La caótica gestión de la pandemia es un obstáculo. Las autoridades confían en que la vacuna llegue en enero pero certezas, ninguna. Por eso las perspectivas son malas. “Me preocupa mucho el comportamiento del Gobierno, que no está sabiendo planificar la vacunación. Este año, la vacuna es el principal instrumento para generar empleo y hacer que la economía crezca”, decía el especialista en finanzas públicas Guilherme Tinoco hace unos días a Folha.
El Gobierno todavía no ha logrado aprobar un presupuesto para este año. Pero como el anterior, casi todo el dinero público está ya comprometido: irá a pagar las pensiones y los salarios de los funcionarios. “El recorte de los gastos discrecionales para cumplir el techo de gasto tendrá que ser tal que solo quedarán dos opciones: romper el techo o el riesgo de shutdown (suspensión de servicios)”, según Felipe Salto, del Instituto Fiscal Independiente, informa Heloísa Mendonça.
Las jubilaciones son una enorme carga prácticamente insostenible que se debería ir aliviando gracias a una reforma aprobada el año pasado, el gran tanto político del primer año de Bolsonaro. Entre otras medidas para recortar alguno de los privilegios de los más favorecidos, implantó una edad mínima de jubilación.
La reforma de las pensiones era parte de un ambicioso paquete de liberalización económica que con la epidemia pasó a un plano secundario. Incluía privatizaciones, pero transcurrido la mitad del mandato de Bolsonaro ni una sola empresa pública ha sido vendida.
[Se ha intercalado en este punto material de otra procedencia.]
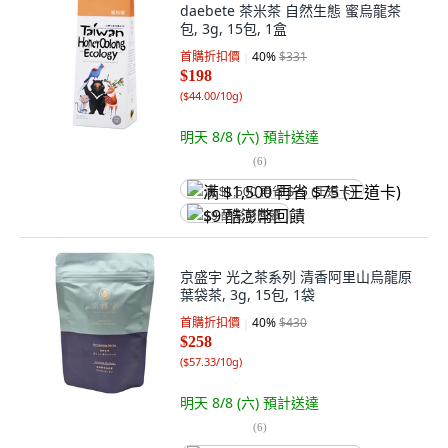
daebete 茶米茶 自然生態 蜜烏龍茶
包, 3g, 15包, 1盒
首購折扣價
40
%
$331
$198
(
$44.00/10g
)
明天 8/8 (六)
預計送達
(
6
)
满 $1,500 再省 $75 (王道卡)
$9 酷澎幣回饋
京盛宇 光之茶系列 清香阿里山烏龍原
葉袋茶, 3g, 15包, 1袋
首購折扣價
40
%
$430
$258
(
$57.33/10g
)
明天 8/8 (六)
預計送達
(
6
)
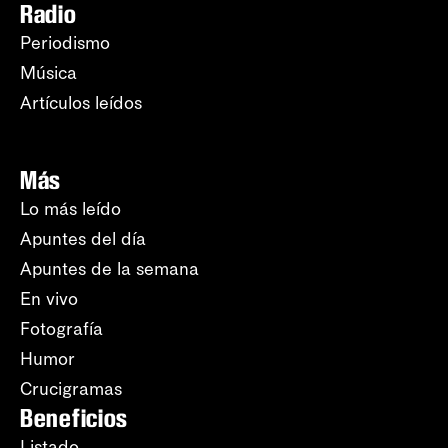
Radio
Periodismo
Música
Artículos leídos
Más
Lo más leído
Apuntes del día
Apuntes de la semana
En vivo
Fotografía
Humor
Crucigramas
Beneficios
Listado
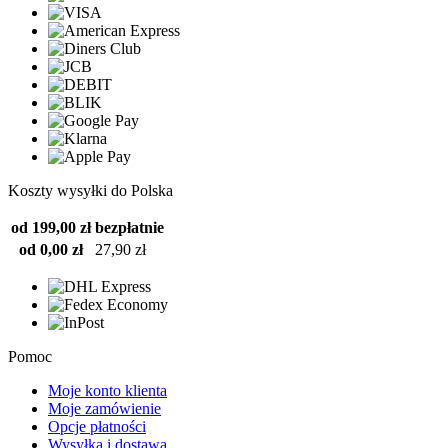
Koszty wysyłki do Polska
od 199,00 zł
bezpłatnie
od 0,00 zł
27,90 zł
Pomoc
Moje konto klienta
Moje zamówienie
Opcje płatności
Wysyłka i dostawa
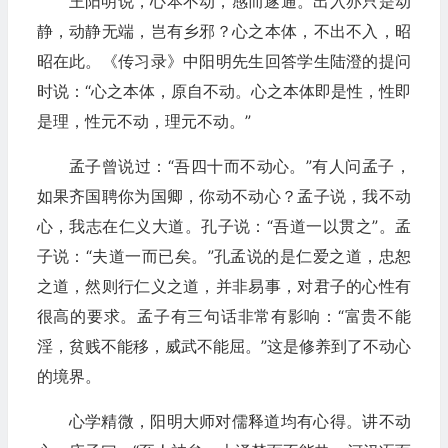
王阳明说，心本不动，感而遂通。出入亦只是动
静，动静无端，岂有乡邪？心之本体，不出不入，昭
昭在此。《传习录》中阳明先生回答学生陆澄的提问
时说：“心之本体，原自不动。心之本体即是性，性即
是理，性元不动，理元不动。”
孟子曾说过：“吾四十而不动心。”有人问孟子，
如果齐国聘你为国卿，你动不动心？孟子说，我不动
心，我志在仁义大道。孔子说：“吾道一以贯之”。孟
子说：“夫道一而已矣。”孔孟说的是仁爱之道，忠恕
之道，然则行仁义之道，并非易事，对君子的心性有
很高的要求。孟子有三句话非常有影响：“富贵不能
淫，贫贱不能移，威武不能屈。”这是修养到了不动心
的境界。
心学精微，阳明大师对儒释道均有心得。讲不动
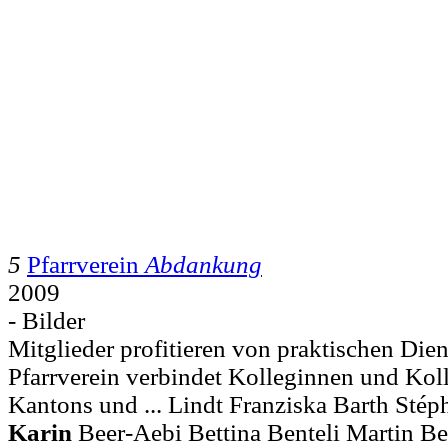
5
Pfarrverein
Abdankung
2009
- Bilder
Mitglieder profitieren von praktischen Dien
Pfarrverein verbindet Kolleginnen und Kol
Kantons und ... Lindt Franziska Barth Sté
Karin
Beer-Aebi Bettina Benteli Martin B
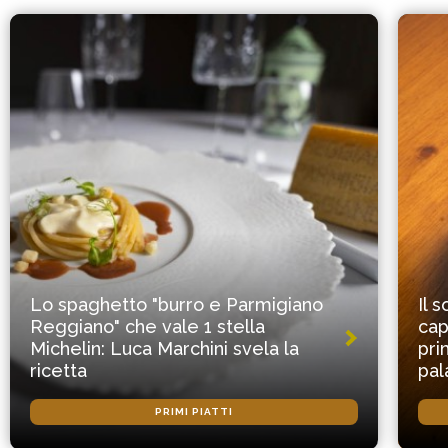
Lo spaghetto "burro e Parmigiano
Il 
Reggiano" che vale 1 stella
cap
Michelin: Luca Marchini svela la
pri
ricetta
pal
PRIMI PIATTI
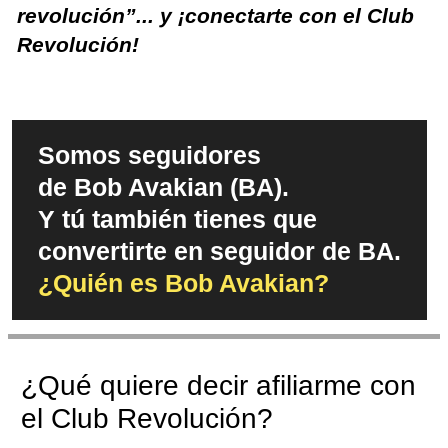
revolución”... y ¡conectarte con el Club
Revolución!
Somos seguidores
de Bob Avakian (BA).
Y tú también tienes que
convertirte en seguidor de BA.
¿Quién es Bob Avakian?
¿Qué quiere decir afiliarme con
el Club Revolución?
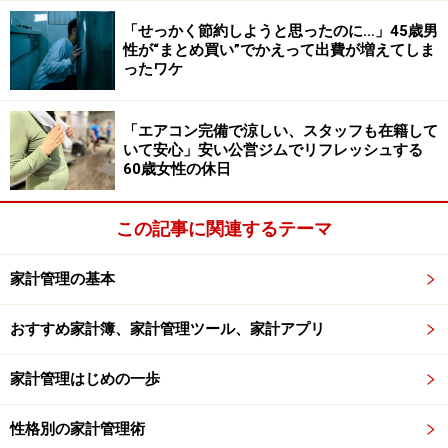
安心して買い物できます。
「せっかく節約しようと思ったのに…」45歳男
性が“まとめ買い”でかえって出費が増えてしま
ったワケ
ゴミが減る
「エアコン完備で涼しい、スタッフも在籍して
いて安心」安い公営ジムでリフレッシュする
60歳女性の休日
食品トレー、紙のカタログ、牛乳パック、卵パックを配
この記事に関連するテーマ
送の時に回収してリサイクルしている生協も多いので、
家にたまりませんし、持っていく手間も省けます。調味
家計管理の基本
料、牛乳、ジャムなどは繰り返し使えるリユース瓶を使
おすすめ家計簿、家計管理ツール、家計アプリ
っている生協もあり、洗って次の配送の時に返せます。
ダンボール箱ではなく、専用の容器に入れて届けてくれ
家計管理はじめの一歩
て、翌週の配達時に回収してくれるので、潰してゴミに
出す必要がありません。また、冷蔵や冷凍品には、ドラ
性格別の家計管理術
イアイスや使い捨てではない専用の保冷剤を入れて温度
La prioridad del Gobierno, que ganó las elecciones con la promesa de adelgazar el Estado, pasó a inyectar dinero público para mitigar el desplome económico.
Reformas fiscales y de la administración
El Congreso tramita lentamente sendas reformas, fiscal y de la administración, pero las expectativas se han enfriado. Conllevarían coste político y Bolsonaro ya tiene la vista puesta en la reelección. La fiscal pretende simplificar el barroco sistema vigente que incluye seis tasas al consumo. Es el país del mundo donde una empresa necesita dedicar más tiempo a pagar los impuestos: 1.500 horas al año, según la OCDE. Eso son 62 días completos. El triple que la media del club.
El equipo económico de Guedes insiste en que las reformas estructurales y las privatizaciones son cruciales para recaudar más. Eso permitiría aliviar las múltiples necesidades, las inmediatas de la crisis sanitaria y las crónicas de la pobreza. Paradójicamente, las ayudas de emergencia contra el coronavirus han reducido a mínimos la extrema pobreza y la pobreza a secas, pero será un efecto efímero porque ahora que las ayudas han terminado el rebote va a ser dolorosísimo para millones de pobres. Basta salir a la calle para ver cómo han proliferado en las últimas semanas las familias que piden dinero para comer.